Halfway into the first two-year residencies, Site Gallery opens Platform 2019, a works-in-progress exhibition offering a sneak preview of the practices of the six artists they are nurturing. The showcase spans two other nearby galleries for a mini-takeover of Sheffield; Site hosts Zoyander Street, Siân Williams and Lucy Vann, while Bloc Projects houses Alison J Carr and Yorkshire Artspace takes Yuen Fong Ling.

Thumbs up … Zoyander Street’s Tamagotchi-style creation.



Thumbs up … Zoyander Street’s Tamagotchi-style creation. Photograph: Zoyander Street

With the largest space, Site has the hardest job of transforming half-formed artistic thoughts into a vivacious presentation of confident voices and intriguing visuals with the impact necessary to fill its gigantic white box. It is partially successful. Williams’ full-height woven foil curtains dazzle, evoking a childlike joy when rustled; Street’s interviews with members of the trans community are all the more engaging when inserted into a Tamagotchi-style device to be “played”, and Vann’s short videos of her everyday life are as entrancing as they would be on Instagram.
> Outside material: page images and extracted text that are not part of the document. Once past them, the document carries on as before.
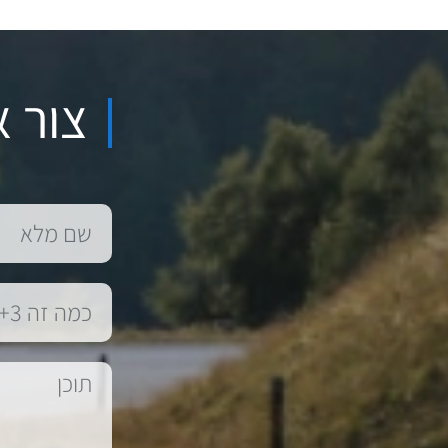
צור א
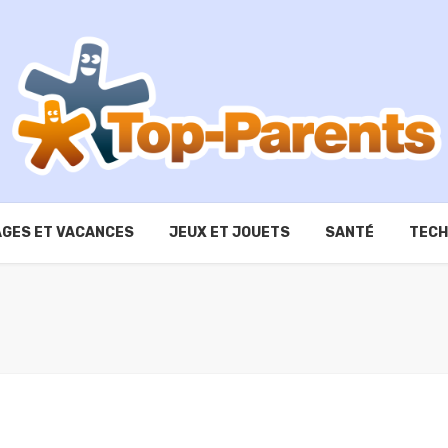
GES ET VACANCES
JEUX ET JOUETS
SANTÉ
TECH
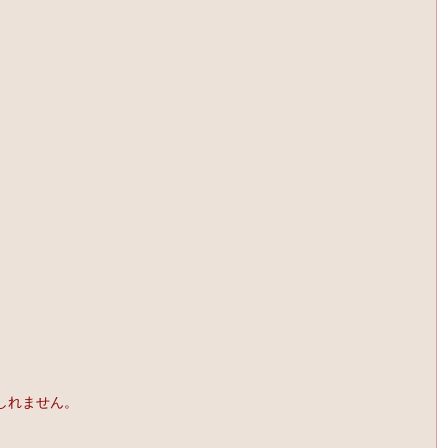
しれません。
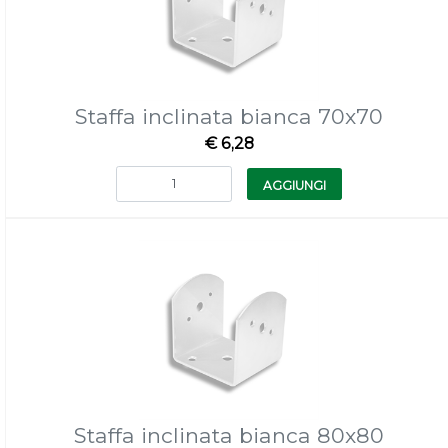
Staffa inclinata bianca 70x70
€ 6,28
Quantità
AGGIUNGI
Staffa inclinata bianca 80x80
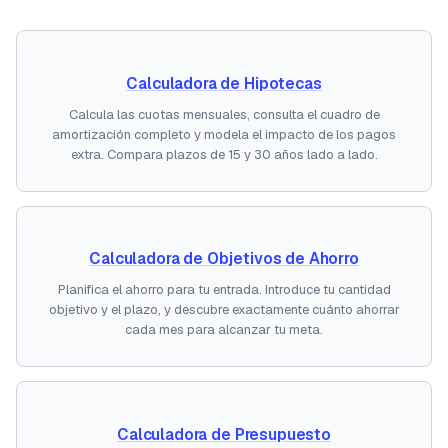
Calculadora de Hipotecas
Calcula las cuotas mensuales, consulta el cuadro de
amortización completo y modela el impacto de los pagos
extra. Compara plazos de 15 y 30 años lado a lado.
Calculadora de Objetivos de Ahorro
Planifica el ahorro para tu entrada. Introduce tu cantidad
objetivo y el plazo, y descubre exactamente cuánto ahorrar
cada mes para alcanzar tu meta.
Calculadora de Presupuesto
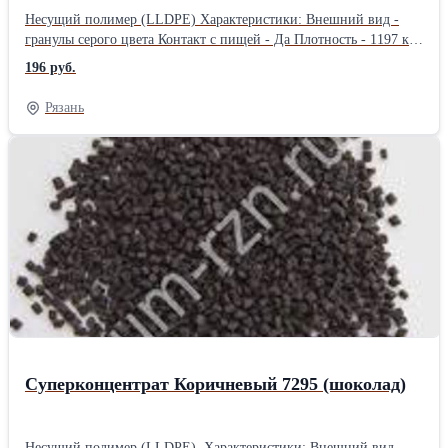
Несущий полимер (LLDPE) Характеристики: Внешний вид -
гранулы серого цвета Контакт с пищей - Да Плотность - 1197 кг/
м3 Предел текучести расплава - 10,2-10,9 г/10мин Температура
196 руб.
плавления - 110 °С Термостойкость - 300 °С Миграция -
отсутствует Содержание влаги - менее 0.0015 % Светостойкость
Рязань
7 Рекомендуемый ввод - 2-6% Совместимость: LDPE (ПВД),
HDPE (ПНД), LLDPE (линейны ПВД), PP (полипропилен), PS
(полистирол), ABS (композитный пластик), AS (композиты
стирола), полиолефины. Сфера применения: Экструзия пленок,
формная экструзия и т.п.Производитель: Китай Длина: 50 см
Ширина: 40 см Высота: 20 см Вес: 25 кг Способ упаковки: ПП
мешок
Суперконцентрат Коричневый 7295 (шоколад)
Несущий полимер (LLDPE) Характеристики: Внешний вид -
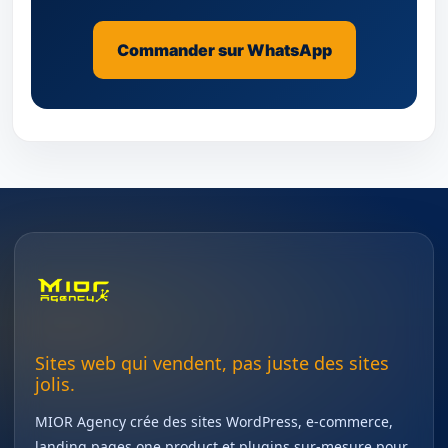
Commander sur WhatsApp
Sites web qui vendent, pas juste des sites
jolis.
MIOR Agency crée des sites WordPress, e-commerce,
landing pages one product et plugins sur-mesure pour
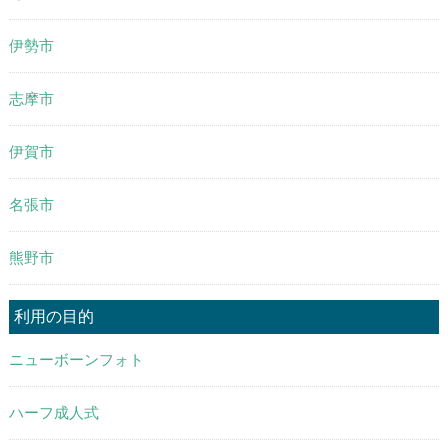
伊勢市
志摩市
伊賀市
名張市
熊野市
利用の目的
ニューボーンフォト
ハーフ成人式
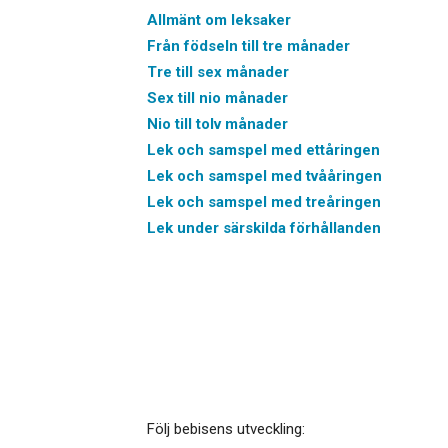
Allmänt om leksaker
Från födseln till tre månader
Tre till sex månader
Sex till nio månader
Nio till tolv månader
Lek och samspel med ettåringen
Lek och samspel med tvååringen
Lek och samspel med treåringen
Lek under särskilda förhållanden
Följ bebisens utveckling:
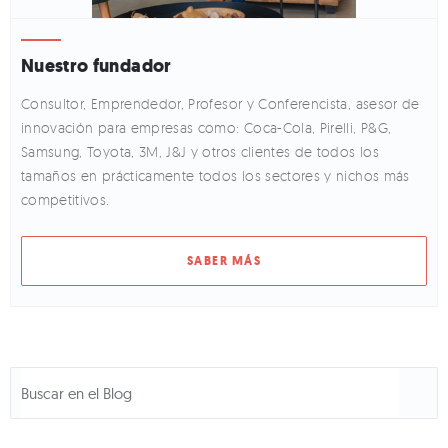
Nuestro fundador
Consultor, Emprendedor, Profesor y Conferencista, asesor de
innovación para empresas como: Coca-Cola, Pirelli, P&G,
Samsung, Toyota, 3M, J&J y otros clientes de todos los
tamaños en prácticamente todos los sectores y nichos más
competitivos.
SABER MÁS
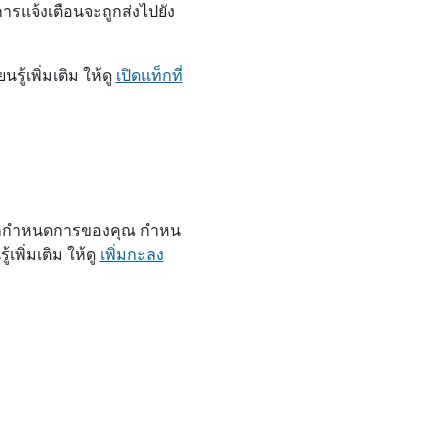
รแจ้งเตือนจะถูกส่งไปยัง
ู้เพิ่มเติม ให้ดู
เปิดแท็กที่
รอกกําหนดการของคุณ กําหน
เพิ่มเติม ให้ดู
เพิ่มกะลง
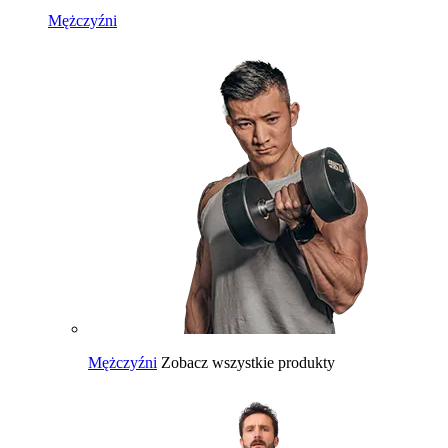
Mężczyźni
Mężczyźni
Zobacz wszystkie produkty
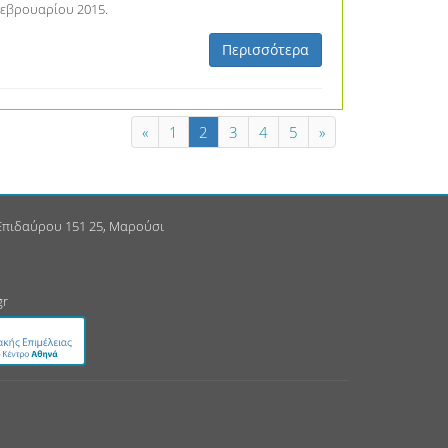
Φεβρουαρίου 2015.
Περισσότερα
«
1
2
3
4
5
»
 Επιδαύρου 151 25, Μαρούσι
gr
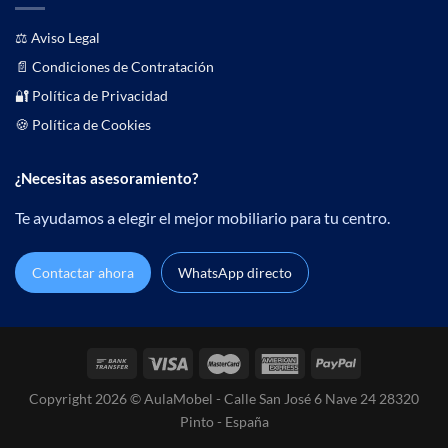
⚖️
Aviso Legal
📄
Condiciones de Contratación
🔐 Política de Privacidad
🍪 Política de Cookies
¿Necesitas asesoramiento?
Te ayudamos a elegir el mejor mobiliario para tu centro.
Contactar ahora
WhatsApp directo
Copyright 2026 © AulaMobel - Calle San José 6 Nave 24 28320
Pinto - España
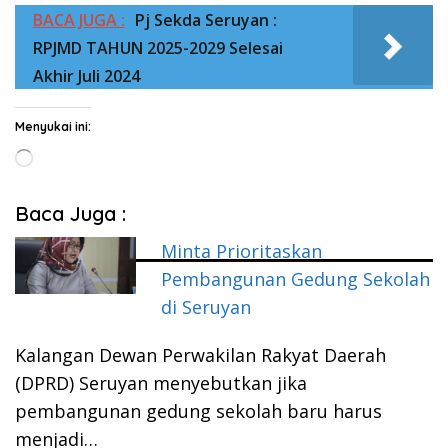
BACA JUGA :
Pj Sekda Seruyan :
RPJMD TAHUN 2025-2029 Selesai
Akhir Juli 2024
Menyukai ini:
Memuat...
Baca Juga :
Minta Prioritaskan
Pembangunan Gedung Sekolah
di Seruyan
Kalangan Dewan Perwakilan Rakyat Daerah
(DPRD) Seruyan menyebutkan jika
pembangunan gedung sekolah baru harus
menjadi…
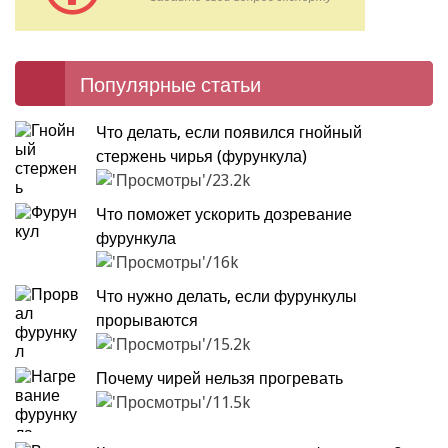
Популярные статьи
Что делать, если появился гнойный
стержень чирья (фурункула)
23.2k
Что поможет ускорить дозревание
фурункула
16k
Что нужно делать, если фурункулы
прорываются
15.2k
Почему чирей нельзя прогревать
11.5k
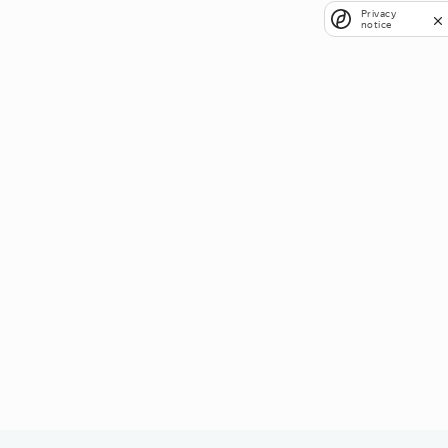
Privacy
notice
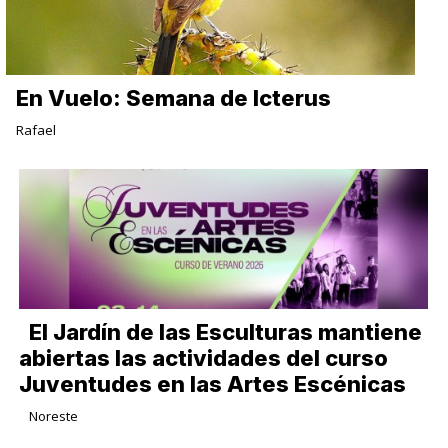
En Vuelo: Semana de Icterus
Rafael
El Jardín de las Esculturas mantiene
abiertas las actividades del curso
Juventudes en las Artes Escénicas
Noreste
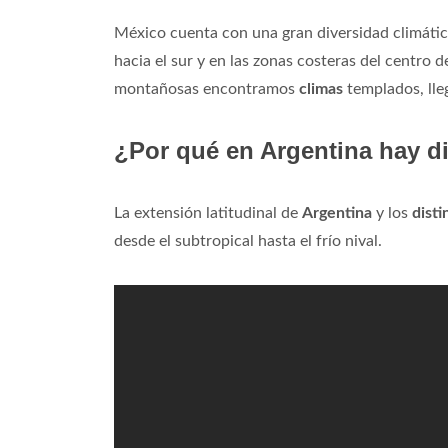
México cuenta con una gran diversidad climátic
hacia el sur y en las zonas costeras del centro d
montañosas encontramos
climas
templados, lleg
¿Por qué en Argentina hay di
La extensión latitudinal de
Argentina
y los
disti
desde el subtropical hasta el frío nival.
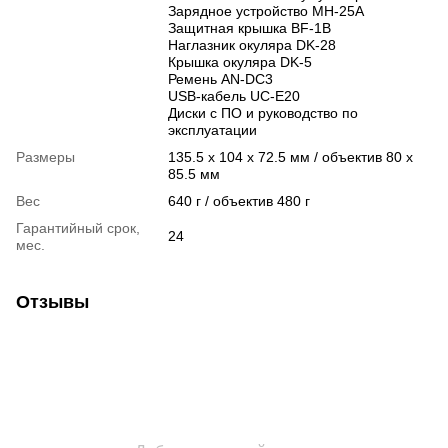
Зарядное устройство MH-25A
Защитная крышка BF-1B
Наглазник окуляра DK-28
Крышка окуляра DK-5
Ремень AN-DC3
USB-кабель UC-E20
Диски с ПО и руководство по
эксплуатации
Размеры
135.5 x 104 x 72.5 мм / объектив 80 x
85.5 мм
Вес
640 г / объектив 480 г
Гарантийный срок,
24
мес.
Отзывы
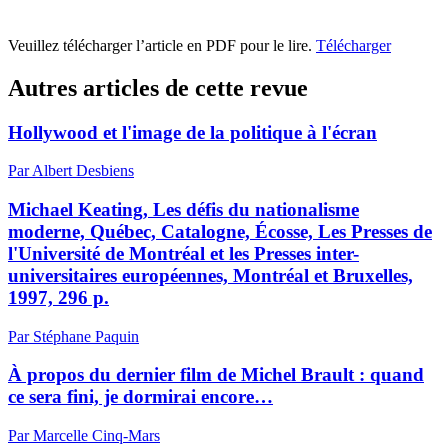
Veuillez télécharger l’article en PDF pour le lire.
Télécharger
Autres articles de cette revue
Hollywood et l'image de la politique à l'écran
Par Albert Desbiens
Michael Keating, Les défis du nationalisme
moderne, Québec, Catalogne, Écosse, Les Presses de
l'Université de Montréal et les Presses inter-
universitaires européennes, Montréal et Bruxelles,
1997, 296 p.
Par Stéphane Paquin
À propos du dernier film de Michel Brault : quand
ce sera fini, je dormirai encore…
Par Marcelle Cinq-Mars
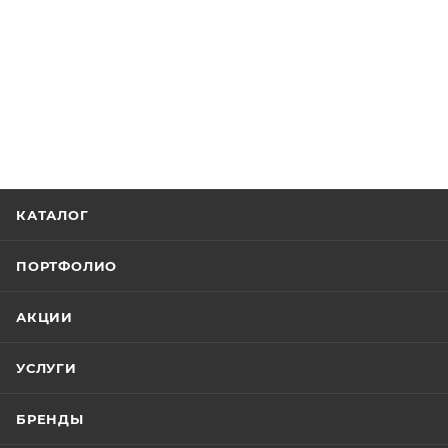
КАТАЛОГ
ПОРТФОЛИО
АКЦИИ
УСЛУГИ
БРЕНДЫ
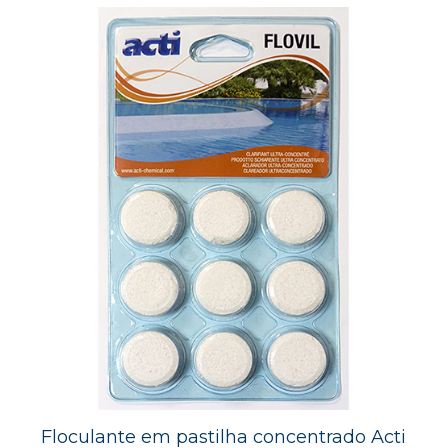
Floculante em pastilha concentrado Acti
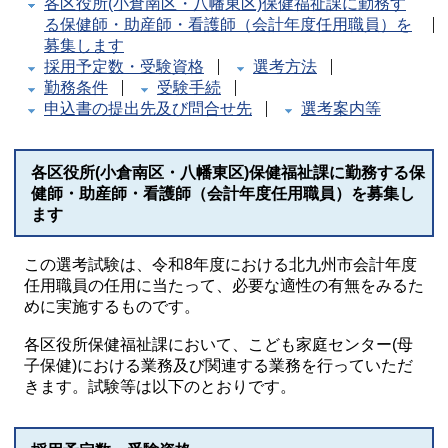
各区役所(小倉南区・八幡東区)保健福祉課に勤務す
る保健師・助産師・看護師（会計年度任用職員）を
募集します
採用予定数・受験資格
選考方法
勤務条件
受験手続
申込書の提出先及び問合せ先
選考案内等
各区役所(小倉南区・八幡東区)保健福祉課に勤務する保
健師・助産師・看護師（会計年度任用職員）を募集し
ます
この選考試験は、令和8年度における北九州市会計年度
任用職員の任用に当たって、必要な適性の有無をみるた
めに実施するものです。
各区役所保健福祉課において、こども家庭センター(母
子保健)における業務及び関連する業務を行っていただ
きます。試験等は以下のとおりです。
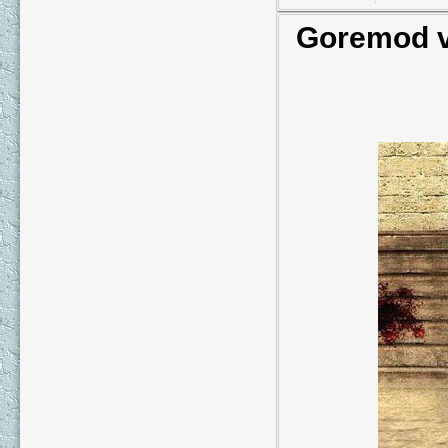
Goremod v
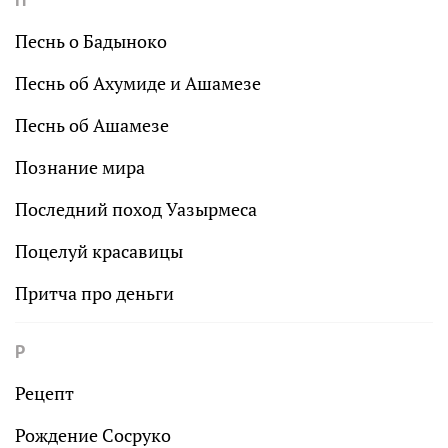
Песнь о Бадыноко
Песнь об Ахумиде и Ашамезе
Песнь об Ашамезе
Познание мира
Последний поход Уазырмеса
Поцелуй красавицы
Притча про деньги
Р
Рецепт
Рождение Сосруко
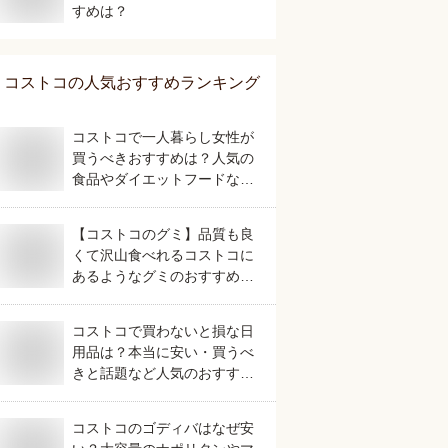
すめは？
コストコ
の人気おすすめランキング
コストコで一人暮らし女性が
買うべきおすすめは？人気の
食品やダイエットフードなど
美味しいものを教えて！
【コストコのグミ】品質も良
くて沢山食べれるコストコに
あるようなグミのおすすめ
は？
コストコで買わないと損な日
用品は？本当に安い・買うべ
きと話題など人気のおすすめ
を教えてください。
コストコのゴディバはなぜ安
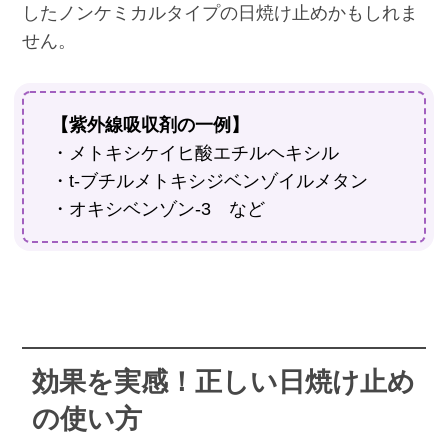
したノンケミカルタイプの日焼け止めかもしれま
せん。
【紫外線吸収剤の一例】
・メトキシケイヒ酸エチルヘキシル
・t-ブチルメトキシジベンゾイルメタン
・オキシベンゾン-3 など
効果を実感！正しい日焼け止め
の使い方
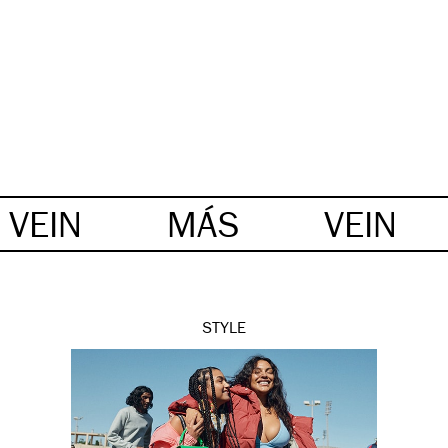
VEIN
MÁS
VEIN
STYLE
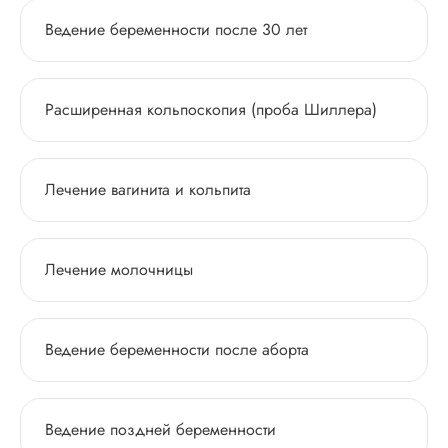
Ведение беременности после 30 лет
Расширенная кольпоскопия (проба Шиллера)
Лечение вагинита и кольпита
Лечение молочницы
Ведение беременности после аборта
Ведение поздней беременности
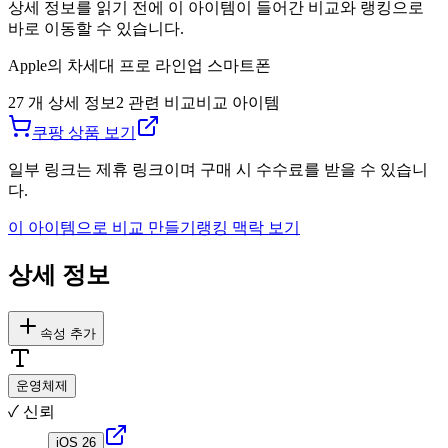
상세 정보를 읽기 전에 이 아이템이 들어간 비교와 랭킹으로
바로 이동할 수 있습니다.
Apple의 차세대 프로 라인업 스마트폰
27
개 상세 정보
2
관련 비교
비교 아이템
쿠팡 상품 보기
일부 링크는 제휴 링크이며 구매 시 수수료를 받을 수 있습니
다.
이 아이템으로 비교 만들기
랭킹 맥락 보기
상세 정보
속성 추가
운영체제
✓ 신뢰
iOS 26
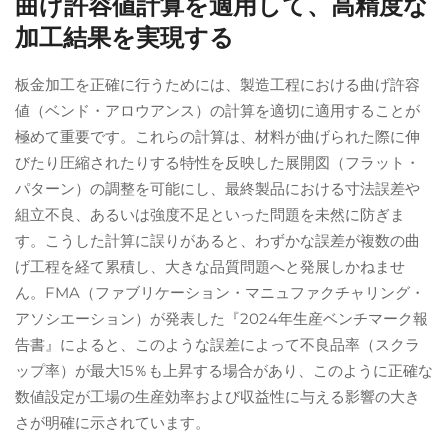
曲げ許容値計算を適用して、高精度な
加工結果を実現する
板金加工を正確に行うためには、製造工程における曲げ許容
値（ベンド・アロウアンス）の計算を適切に適用することが
極めて重要です。これらの計算は、材料が曲げられた際に伸
びたり圧縮されたりする特性を反映した展開図（フラット・
パターン）の調整を可能にし、最終製品における寸法誤差や
組立不良、あるいは強度不足といった問題を未然に防ぎま
す。こうした計算に誤りがあると、わずかな誤差が複数の曲
げ工程を経て累積し、大きな品質問題へと発展しかねませ
ん。FMA（ファブリケーション・マニュファクチャリング・
アソシエーション）が発表した『2024年生産ベンチマーク報
告書』によると、このような誤差によって不良品率（スクラ
ップ率）が最大15％も上昇する場合があり、このように正確な
数値設定が工場の生産効率および収益性に与える影響の大き
さが明確に示されています。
But there is a lot of space in this room, a huge number of strides to be made between Street’s sinister Victorian pram and Vann’s little iPhone with only two sets of headphones. On the wall, names from Donna Harraway’s scholarly article Anthropocene, Capitalocene, Plantationocene, Chthulucene: Making Kin are projected on a blank sheet of white paper. Street tells me it is a cyber-Bayeux Tapestry – this sounds spectacular, but I can’t tell whether it is finished or not.

Down the road at Bloc Projects, Carr’s cinematic photographs of northern theatres mesmerise. The familiar rows of luxurious velvet seating, the draped curtains and gold-painted detailing are captivating through Carr’s colour-soaked lens. Each image focuses on the staircase that leads to the stage – a bridge between reality and creativity, especially for women. She who climbs it may have a moment of artistic freedom, she is to return to her expected role.

Colour-soaked … Alison Carr’s Ascending a Staircase.



Colour-soaked … Alison Carr’s Ascending a Staircase. Photograph: Alison J Carr

This final stop is Ling’s “shoe shop” at Yorkshire Artspace. Towards Memorial is a celebration of the life of Edward Carpenter, a socialist writer, poet and activist who lived openly with his partner just outside Sheffield when homosexuality was still illegal in the UK. Carpenter was criticised by George Orwell for being a “sandal-wearing lefty” so – on finding the original pattern for Carpenter’s sandals in an archive – Ling commissioned a local shoemaker to recreate several pairs for The Friends of Edward Carpenter. The immaculately crafted sandals line up next to videos of activism in Sheffield and photographic prints of Carpenter that Ling has inserted in his own shoes and moulded to the shape of his feet.

Towards Memorial is the most developed of these works. Ling’s mixed-media presentation, which mines Sheffield’s history for inspiration and utilises the skills of local artisans, is presumably just what the Freelands Foundation was hoping for.